§ **WHAT IS EXPECTED**
Please give the entries again in full and exactly, without any picture.

§ **PROVIDED DATA**

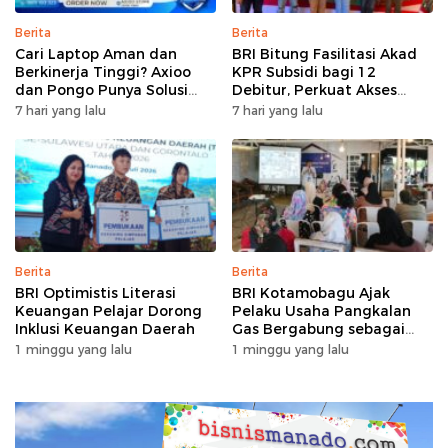
Berita
Berita
Cari Laptop Aman dan
BRI Bitung Fasilitasi Akad
Berkinerja Tinggi? Axioo
KPR Subsidi bagi 12
dan Pongo Punya Solusi
Debitur, Perkuat Akses
dengan Garansi Ekstra
Hunian Masyarakat
7 hari yang lalu
7 hari yang lalu
Berpenghasilan Rendah
Berita
Berita
BRI Optimistis Literasi
BRI Kotamobagu Ajak
Keuangan Pelajar Dorong
Pelaku Usaha Pangkalan
Inklusi Keuangan Daerah
Gas Bergabung sebagai
Agen BRILink
1 minggu yang lalu
1 minggu yang lalu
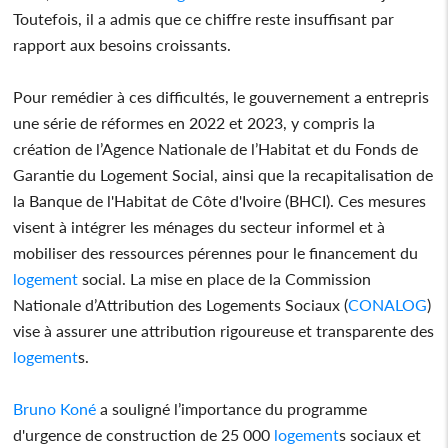
Toutefois, il a admis que ce chiffre reste insuffisant par
rapport aux besoins croissants.
Pour remédier à ces difficultés, le gouvernement a entrepris
une série de réformes en 2022 et 2023, y compris la
création de l’Agence Nationale de l’Habitat et du Fonds de
Garantie du Logement Social, ainsi que la recapitalisation de
la Banque de l'Habitat de Côte d'Ivoire (BHCI). Ces mesures
visent à intégrer les ménages du secteur informel et à
mobiliser des ressources pérennes pour le financement du
logement
social. La mise en place de la Commission
Nationale d’Attribution des Logements Sociaux (
CONALOG
)
vise à assurer une attribution rigoureuse et transparente des
logement
s.
Bruno Koné
a souligné l’importance du programme
d'urgence de construction de 25 000
logement
s sociaux et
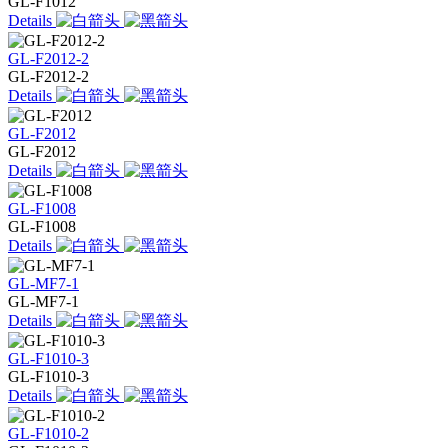
GL-F1012
Details
GL-F2012-2
GL-F2012-2
Details
GL-F2012
GL-F2012
Details
GL-F1008
GL-F1008
Details
GL-MF7-1
GL-MF7-1
Details
GL-F1010-3
GL-F1010-3
Details
GL-F1010-2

§ **TASK OUTPUT**
Berita
Berita
Cari Laptop Aman dan
BRI Bitung Fasilitasi Akad
Berkinerja Tinggi? Axioo
KPR Subsidi bagi 12
dan Pongo Punya Solusi
Debitur, Perkuat Akses
dengan Garansi Ekstra
Hunian Masyarakat
7 hari yang lalu
7 hari yang lalu
Berpenghasilan Rendah
Berita
Berita
BRI Optimistis Literasi
BRI Kotamobagu Ajak
Keuangan Pelajar Dorong
Pelaku Usaha Pangkalan
Inklusi Keuangan Daerah
Gas Bergabung sebagai
Agen BRILink
1 minggu yang lalu
1 minggu yang lalu
Toutefois, il a admis que ce chiffre reste insuffisant par
rapport aux besoins croissants.
Pour remédier à ces difficultés, le gouvernement a entrepris
une série de réformes en 2022 et 2023, y compris la
création de l’Agence Nationale de l’Habitat et du Fonds de
Garantie du Logement Social, ainsi que la recapitalisation de
la Banque de l'Habitat de Côte d'Ivoire (BHCI). Ces mesures
visent à intégrer les ménages du secteur informel et à
mobiliser des ressources pérennes pour le financement du
logement
social. La mise en place de la Commission
Nationale d’Attribution des Logements Sociaux (
CONALOG
)
vise à assurer une attribution rigoureuse et transparente des
logement
s.
Bruno Koné
a souligné l’importance du programme
d'urgence de construction de 25 000
logement
s sociaux et
GL-F1012
Details
GL-F2012-2
GL-F2012-2
Details
GL-F2012
GL-F2012
Details
GL-F1008
GL-F1008
Details
GL-MF7-1
GL-MF7-1
Details
GL-F1010-3
GL-F1010-3
Details
GL-F1010-2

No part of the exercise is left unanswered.